Come together | 28 March 2013

issue 30 March 2013

‘That’s the power of ritual,’ said the Chief Rabbi, Jonathan Sacks, on Thought for the Day last week. He was thinking particularly of the Jewish festival of Passover with its ritual gathering of the family to eat unleavened bread and bitter herbs as a re-enactment of the experience of exile and slavery. ‘It’s an expression of collective memory and shared ideals…an annual reminder of what it felt like to be oppressed.’

His words were striking precisely because ritual is so often regarded with suspicion these days, signifying rigid, backward, inclusive thinking. Yet these simple acts of representation done in unison (whether Jewish, Christian, Muslim) allow us to become acquainted with loss, bereavement, betrayal. It’s also useful to be reminded not just occasionally but also regularly and repeatedly of the sacrifices made in the past. By them, we are shaped. We are also not immune.

The Easter story, of suffering, sacrifice and rebirth, is the most powerful of Christian narratives, much more so than Christmas. As told in the gospels, its powerfully affecting impact is created through the accumulation of unadorned and yet extraordinarily vivid detail — the donkey, the High Priest’s ear, the crowing cock, the sponge with bitter wine, the rending of the Temple curtain — each one building on what’s gone before.
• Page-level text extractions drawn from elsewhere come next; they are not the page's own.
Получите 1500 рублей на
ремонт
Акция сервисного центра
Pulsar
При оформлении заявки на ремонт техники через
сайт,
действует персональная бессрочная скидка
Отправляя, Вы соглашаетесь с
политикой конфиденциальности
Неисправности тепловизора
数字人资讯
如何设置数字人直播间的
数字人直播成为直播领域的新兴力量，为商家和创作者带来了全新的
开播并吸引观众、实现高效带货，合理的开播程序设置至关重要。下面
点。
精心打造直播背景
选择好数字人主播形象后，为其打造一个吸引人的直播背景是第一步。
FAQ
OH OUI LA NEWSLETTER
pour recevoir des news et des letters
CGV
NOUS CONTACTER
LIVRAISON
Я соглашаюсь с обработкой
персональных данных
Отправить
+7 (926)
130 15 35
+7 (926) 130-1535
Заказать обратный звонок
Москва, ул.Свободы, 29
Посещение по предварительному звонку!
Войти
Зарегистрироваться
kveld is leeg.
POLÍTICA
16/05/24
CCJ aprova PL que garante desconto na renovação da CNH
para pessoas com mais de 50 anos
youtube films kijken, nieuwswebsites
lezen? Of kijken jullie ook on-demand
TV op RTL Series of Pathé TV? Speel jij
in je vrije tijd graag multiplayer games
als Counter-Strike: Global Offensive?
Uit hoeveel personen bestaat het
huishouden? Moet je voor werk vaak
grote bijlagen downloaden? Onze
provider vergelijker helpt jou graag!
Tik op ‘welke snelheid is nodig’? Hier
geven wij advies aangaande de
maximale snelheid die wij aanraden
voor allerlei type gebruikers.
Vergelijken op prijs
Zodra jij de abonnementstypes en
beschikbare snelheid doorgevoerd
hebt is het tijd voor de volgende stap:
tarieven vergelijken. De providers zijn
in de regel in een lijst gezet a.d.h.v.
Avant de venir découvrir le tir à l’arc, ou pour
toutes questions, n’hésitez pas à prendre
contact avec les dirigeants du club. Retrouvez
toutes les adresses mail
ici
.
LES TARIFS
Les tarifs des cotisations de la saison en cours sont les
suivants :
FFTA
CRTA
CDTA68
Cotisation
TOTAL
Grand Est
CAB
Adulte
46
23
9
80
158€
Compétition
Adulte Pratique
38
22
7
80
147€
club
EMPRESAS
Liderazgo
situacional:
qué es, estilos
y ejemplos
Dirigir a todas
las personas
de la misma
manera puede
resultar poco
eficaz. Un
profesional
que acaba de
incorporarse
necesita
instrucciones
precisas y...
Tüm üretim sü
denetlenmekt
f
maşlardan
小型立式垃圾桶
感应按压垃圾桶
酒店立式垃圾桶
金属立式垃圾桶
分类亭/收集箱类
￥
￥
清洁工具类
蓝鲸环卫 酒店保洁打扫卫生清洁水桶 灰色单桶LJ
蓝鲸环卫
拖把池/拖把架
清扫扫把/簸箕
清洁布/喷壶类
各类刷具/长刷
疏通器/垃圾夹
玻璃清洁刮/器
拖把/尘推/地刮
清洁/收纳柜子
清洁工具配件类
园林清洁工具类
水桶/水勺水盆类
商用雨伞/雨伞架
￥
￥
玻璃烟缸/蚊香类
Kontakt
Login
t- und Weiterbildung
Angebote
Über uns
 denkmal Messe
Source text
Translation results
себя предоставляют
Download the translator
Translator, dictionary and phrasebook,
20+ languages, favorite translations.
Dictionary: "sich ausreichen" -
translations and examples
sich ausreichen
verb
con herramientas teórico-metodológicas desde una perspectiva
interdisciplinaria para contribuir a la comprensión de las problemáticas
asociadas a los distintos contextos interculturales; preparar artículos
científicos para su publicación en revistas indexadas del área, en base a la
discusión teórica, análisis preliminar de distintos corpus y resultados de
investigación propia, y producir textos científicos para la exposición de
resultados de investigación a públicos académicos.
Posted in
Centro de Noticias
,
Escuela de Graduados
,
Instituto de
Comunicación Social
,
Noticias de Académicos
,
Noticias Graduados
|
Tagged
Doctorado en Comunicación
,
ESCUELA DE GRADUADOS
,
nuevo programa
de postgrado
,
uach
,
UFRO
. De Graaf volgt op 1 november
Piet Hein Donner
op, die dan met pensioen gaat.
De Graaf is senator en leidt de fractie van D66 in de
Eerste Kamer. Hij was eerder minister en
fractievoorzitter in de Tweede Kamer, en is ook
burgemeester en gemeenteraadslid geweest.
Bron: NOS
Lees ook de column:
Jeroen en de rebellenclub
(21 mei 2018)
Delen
This explains the power of Bach’s St Matthew Passion, where the musical intensity increases as the story unfolds. On Radio 3 on Palm Sunday the performance came live from Krakow, adding a particular potency to the experience of listening, knowing what sufferings that city has experienced in the not-so-distant past. The ritual of telling the gospel in words and music is an opportunity not to forget, but with the hope of resolution.

Radio 2 also told the story straight in At the Foot of the Cross ‘hosted’ by Ken Bruce on Good Friday.